Friedrich Nietzsche, Beyond good and evil, 1886
At the origin, the hybrid and sinuous question of otherness ostensibly stands out as a limbo with an uncertain and controversial perimeter.
The force imposed by the inescapable relational act often emphasizes fundamental questions that, in turn, constitute the foundations of the entire world—or, at the very least, of the human and animal world—and seal some of the most complex evolutionary structures that oscillate from the formation of individual consciousness to the most varied collective consciousnesses.
In this regard, the unmistakable pictorial approach generated by the hand of Théo Viardin appears fearlessly before our eyes, presenting itself as extremely visceral yet evanescent, flaming and enchanted, prude and profane, wavering between the corpulent and the vulnerable.
The colors smell of warm metal, the kind perceptible in blood flowing undyingly, and the forms appear diaphanous, intertwined, convoluted, and fluid, where in Man, creature and creator unite more than ever.
One glimpses a clear need, implicit and voluptuous—not exclusively erotic lust but almost brutally sensorial and carnally uplifting—aimed at undressing something that tends to remain veiled, through a game of back-and-forth between the inside and the outside, a dichotomous contortion of yearning contrasts that whisper the unspeakable to the ear of the innermost and profoundest humanity. All this without ever taking our eyes off the myth, and the imaginative processes rooted in the history of human beings and their most valid attempts to answer the mystery of life.
And it’s on the basis of such precepts that the enigma arises and seeps in—that mystery that challenges creators and spectators to seek deeper meanings and to appreciate the complexity and beauty of the unknown in order to create images and narratives that confront the immediate understanding of things and invite one to reflection—a clear reference to that posed by the Sphinx in relation to Oedipus in the course of the Greek myth popularized by Sophocles’ tragedy entitled «Oedipus Rex”.
In fact, according to the myth, when asked by the Sphinx, «What being, blessed with one voice, first has four legs in the morning, then two legs at noon, and three legs at night?» Oedipus sharply responds that it is «Man»—in the sense of a human being—for as a child he crawls on four legs, later walks on two feet in adulthood, and then uses a cane in old age. Despite the clue, the enigma cited here, teeming in every molecule of these incandescent and tragic pictorial traits, is twofold in that it concerns indeed the complexity of the human soul in relation to Oedipus’ response but above all refers to the figure of the Sphinx as another being, but equal or close to plausible.
So, we could say that it is a shaded and mysterious identity that represents alterity in its highest expression, already conscious of the resolution of the enigma, ready to disintegrate for the love of truth.

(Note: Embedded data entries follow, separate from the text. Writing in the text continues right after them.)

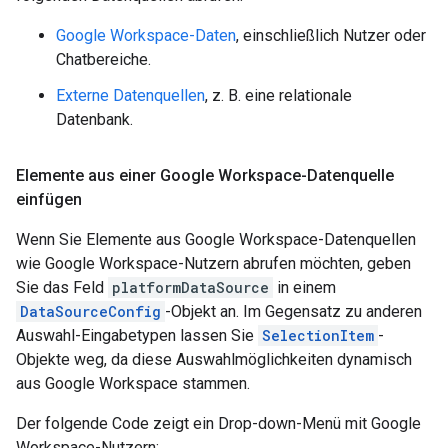
Google Workspace-Daten
, einschließlich Nutzer oder
Chatbereiche.
Externe Datenquellen
, z. B. eine relationale
Datenbank.
Elemente aus einer Google Workspace-Datenquelle
einfügen
Wenn Sie Elemente aus Google Workspace-Datenquellen
wie Google Workspace-Nutzern abrufen möchten, geben
Sie das Feld
platformDataSource
in einem
DataSourceConfig
-Objekt an. Im Gegensatz zu anderen
Auswahl-Eingabetypen lassen Sie
SelectionItem
-
Objekte weg, da diese Auswahlmöglichkeiten dynamisch
aus Google Workspace stammen.
Der folgende Code zeigt ein Drop-down-Menü mit Google
Workspace-Nutzern:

It is none other than another human being, as are all of Théo Viardin’s entities that seem to tend beyond the tangible but actually simultaneously embody the poetic and raw aspects of the human being itself. In «Enigma,» the flesh and the body are always in the forefront, facing up to the naked other as a mirror image, a gateway to understanding the totality of things and ourselves, soliciting a dialectical observation that investigates authentic sensations and their formal becoming, corroborated—to the beat of layers of oil, vehement gestural brushstrokes, and dense, ethereal glazes—by the most rubicund chromatic alternations that undoubtedly define brand new concepts of both shape and space.